Mitali Bante received her undergraduate degree in computer science from Visvesvaraya National Institute of Technology and worked as a software engineer for Fidelity Investments before enrolling in the M.S. in Data Science program at Columbia University.

The 2022 alumna completed internships with TD Securities and Houlihan Lokey while studying for her master’s degree and will join IBM as a data scientist.

Here, Bante shares more about her background and discusses Columbia’s impact on her trajectory.

What helped to pique your interest in data science?

After joining Fidelity Investments as a software engineer in India, I got an opportunity to be a part of the data science bootcamp. This led me to search more about the field and contact people who are already working in the machine learning domain. I did an additional project under Gunjan Narulkar working in artificial intelligence and machine learning research and development, and I was sure that I wanted to pursue my master’s in data science.

Why did you choose to come to Columbia to study data science?

The data science program at Columbia is a well-known program and was on my list from the very beginning. I liked the structure of the program. It had some mandatory courses to build a good foundation and many electives to choose from to help delve deeper in your area of interest. The capstone project is one of the highlights. I worked with Yuval Marton and Asaad Sayeed from Bloomberg on semantic proto-role labeling, a technique to achieve deeper understanding of a given sentence by predicting the presence of some predefined attributes for every entity of a sentence. This project helped me understand how things function in a research environment and gave me an opportunity to apply the neural nets and natural language processing concepts where the performance difference can be seen.

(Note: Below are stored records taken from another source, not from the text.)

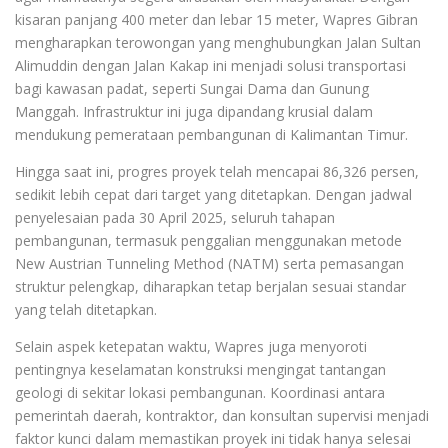
kisaran panjang 400 meter dan lebar 15 meter, Wapres Gibran
mengharapkan terowongan yang menghubungkan Jalan Sultan
Alimuddin dengan Jalan Kakap ini menjadi solusi transportasi
bagi kawasan padat, seperti Sungai Dama dan Gunung
Manggah. Infrastruktur ini juga dipandang krusial dalam
mendukung pemerataan pembangunan di Kalimantan Timur.
Hingga saat ini, progres proyek telah mencapai 86,326 persen,
sedikit lebih cepat dari target yang ditetapkan. Dengan jadwal
penyelesaian pada 30 April 2025, seluruh tahapan
pembangunan, termasuk penggalian menggunakan metode
New Austrian Tunneling Method (NATM) serta pemasangan
struktur pelengkap, diharapkan tetap berjalan sesuai standar
yang telah ditetapkan.
Selain aspek ketepatan waktu, Wapres juga menyoroti
pentingnya keselamatan konstruksi mengingat tantangan
geologi di sekitar lokasi pembangunan. Koordinasi antara
pemerintah daerah, kontraktor, dan konsultan supervisi menjadi
faktor kunci dalam memastikan proyek ini tidak hanya selesai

What was your favorite course during the program?

My favorite courses were Natural Language Processing by Daniel Bauer, Applied Machine Learning by Vijay Pappu, and Neural Networks and Deep Learning by Richard Zemel. I liked the course structure and the way that Professor Zemel explained the difficult, but intriguing concepts. Professor Pappu filters out the best required content to understand machine learning concepts. It’s a “must” course to clear the machine learning rounds of your interview process.

What else did you gain during your Columbia experience?

A very talented pool of friends! I truly believe good discussion on top of your self-study helps you gain better understanding and high retention. Connections are a must to accelerate your career path. Being a part of talks and committees that align to your interests introduces you to people who are working in the field in industry and you get to know the firsthand experience from them.

Have you enjoyed living in New York City? 

It’s my first time being out of my hometown, and I love New York City for the diversity and ease of access to any interests you may have. I have been trying a wide variety of cuisines recently by visiting different cafes and restaurants. Last year, I got a chance to witness the Halloween parade, July 4th fireworks, Thanksgiving Day parade, and some Christmas activities. I just enjoy the energy that comes up during these events. The touristy places and Broadway shows are also the perfect add-ons!

This interview has been edited and condensed for clarity.